You’re getting your best groove on (and everyone is loving it), but then, you start to feel dizzy and your ears start to ring. What should you do? How loud is too loud? And are you in a dangerous spot? (How loud is 100 decibels, anyhow?)
Here are a few options that have different degrees of effectiveness:
- Check the merch booth: Disposable earplugs are available at some venues. So if you don’t have anything else, it’s worth checking out the merch booth or vendor area. Typically, you won’t need to pay more than a few bucks, and when it comes to the health of your hearing, that’s a bargain!
- You can go somewhere less noisy: Truthfully, this is likely your best possible option if you’re looking to safeguard your hearing health. But it will also finish your fun. It would be understandable if you’d rather stay and enjoy the concert utilizing a different way to safeguard your hearing. But you should still consider getting out if your symptoms become severe.
- Use anything to block your ears: The goal is to protect your ears when things are loudest. So if you don’t have any earplugs and the decibel levels have caught you by surprise, consider using anything around you to cover and safeguard your ears. Although it won’t be as efficient as approved hearing protection, something is better than nothing.
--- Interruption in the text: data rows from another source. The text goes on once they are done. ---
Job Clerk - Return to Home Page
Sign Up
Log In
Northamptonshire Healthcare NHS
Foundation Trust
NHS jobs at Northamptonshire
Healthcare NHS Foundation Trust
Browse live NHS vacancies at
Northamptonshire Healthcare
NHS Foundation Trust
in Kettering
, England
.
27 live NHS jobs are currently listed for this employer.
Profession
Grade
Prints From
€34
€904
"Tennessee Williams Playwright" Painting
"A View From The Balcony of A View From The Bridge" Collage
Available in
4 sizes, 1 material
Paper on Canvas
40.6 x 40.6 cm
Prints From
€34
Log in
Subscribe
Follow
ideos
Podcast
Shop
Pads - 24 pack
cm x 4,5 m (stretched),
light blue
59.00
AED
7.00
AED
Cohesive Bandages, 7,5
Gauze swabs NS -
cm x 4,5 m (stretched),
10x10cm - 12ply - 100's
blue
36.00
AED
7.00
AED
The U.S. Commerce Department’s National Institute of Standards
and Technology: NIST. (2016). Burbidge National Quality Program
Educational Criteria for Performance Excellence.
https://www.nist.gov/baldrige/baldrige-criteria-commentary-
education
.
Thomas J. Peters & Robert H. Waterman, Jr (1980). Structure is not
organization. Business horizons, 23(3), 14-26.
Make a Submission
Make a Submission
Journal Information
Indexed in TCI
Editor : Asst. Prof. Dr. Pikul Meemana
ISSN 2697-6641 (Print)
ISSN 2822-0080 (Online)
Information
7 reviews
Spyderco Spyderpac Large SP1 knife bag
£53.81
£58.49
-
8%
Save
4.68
- Bring cheap earplugs wherever you go: Cheap earplugs are, well, cheap. For what they are, they’re moderately effective and are better than nothing. So there’s no reason not to keep a set in your glove box, purse, or wherever. This way, if things get a bit too loud, you can simply pop in these puppies.
- Try moving away from the source of the noise: If your ears begin to hurt, make sure you aren’t standing next to the stage or a giant speaker! Put simply, try moving away from the origin of the noise. You can give your ears a break while still enjoying yourself, but you may have to let go of your front row NASCAR seats.
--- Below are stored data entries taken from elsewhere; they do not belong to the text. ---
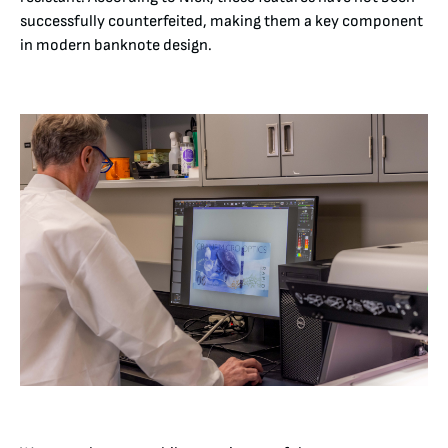
successfully counterfeited, making them a key component
in modern banknote design.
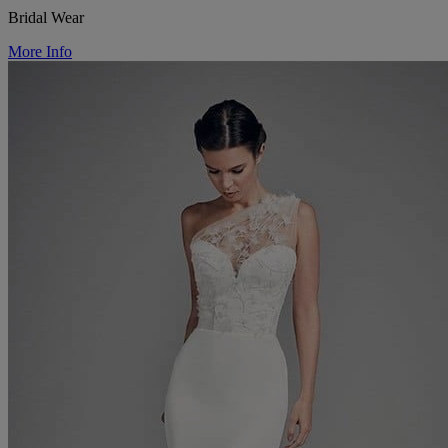
Bridal Wear
More Info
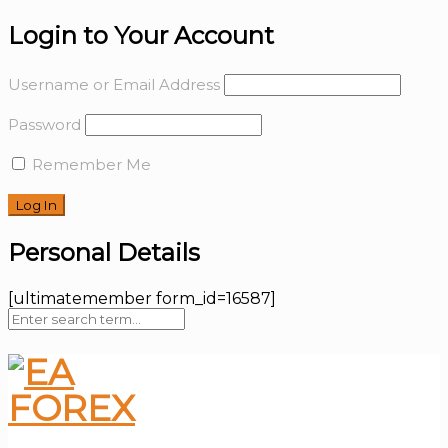
Login to Your Account
Username or Email Address
Password
Remember Me
Personal Details
[ultimatemember form_id=16587]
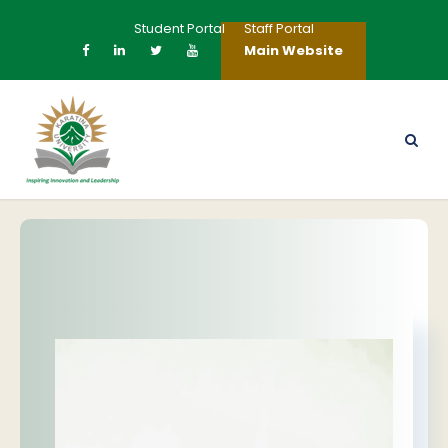
Student Portal
Staff Portal
Main Website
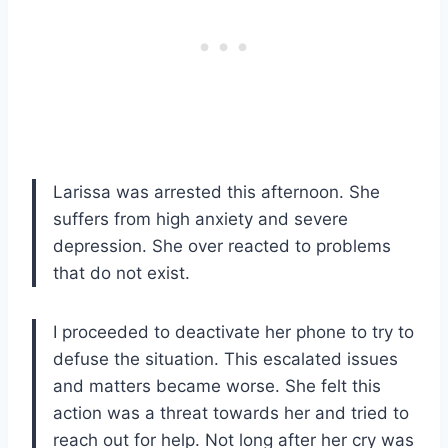
Larissa was arrested this afternoon. She
suffers from high anxiety and severe
depression. She over reacted to problems
that do not exist.
I proceeded to deactivate her phone to try to
defuse the situation. This escalated issues
and matters became worse. She felt this
action was a threat towards her and tried to
reach out for help. Not long after her cry was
Are there any other strategies that are more reliable?
So, disposable earplugs will work when you’re mainly concerned about safeguarding your hearing for a couple of hours at a show. But it’s a little different when you’re a music-lover, and you go to concerts nightly, or you have season tickets to NASCAR or football games, or you work in your garage every night restoring an old Corvette with noisy power tools.
In these cases, you will want to take a few more profound steps to safeguard your hearing. Here are a few steps in that direction:
- Get an app that monitors volume levels: Most modern smartphones will be able to download an app that monitors the ambient noise. These apps will then notify you when the noise becomes dangerously high. In order to safeguard your ears, keep an eye on your decibel monitor on your phone. This way, you’ll be capable of easily seeing what decibel level is loud enough to harm your ears.
- Speak with us today: We can do a hearing test so that you’ll know where your hearing levels currently are. And it will be a lot easier to recognize and record any damage after a baseline is established. You will also get the added advantage of our individualized advice to help you keep your ears safe.
- Use professional or prescription level ear protection. This may mean over-the-ear headphones, but more likely, it will mean personalized earplugs. The level of protection increases with a better fit. You can always bring these with you and put them in when the need arises.
Have your cake and hear it, too
Alright, it’s a bit of a mixed metaphor, but the point stands: you can safeguard your hearing and enjoy all these wonderful outdoor summer activities. You just have to take measures to enjoy these activities safely. And that’s true with everything, even your headphones. You will be able to make better hearing choices when you understand how loud is too loud for headphones.
Because if you really love going to see an airshow or a NASCAR race or an outdoor summer concert, chances are, you’re going to want to continue doing that in the future. Being smart now means you’ll be able to hear your favorite band years from now.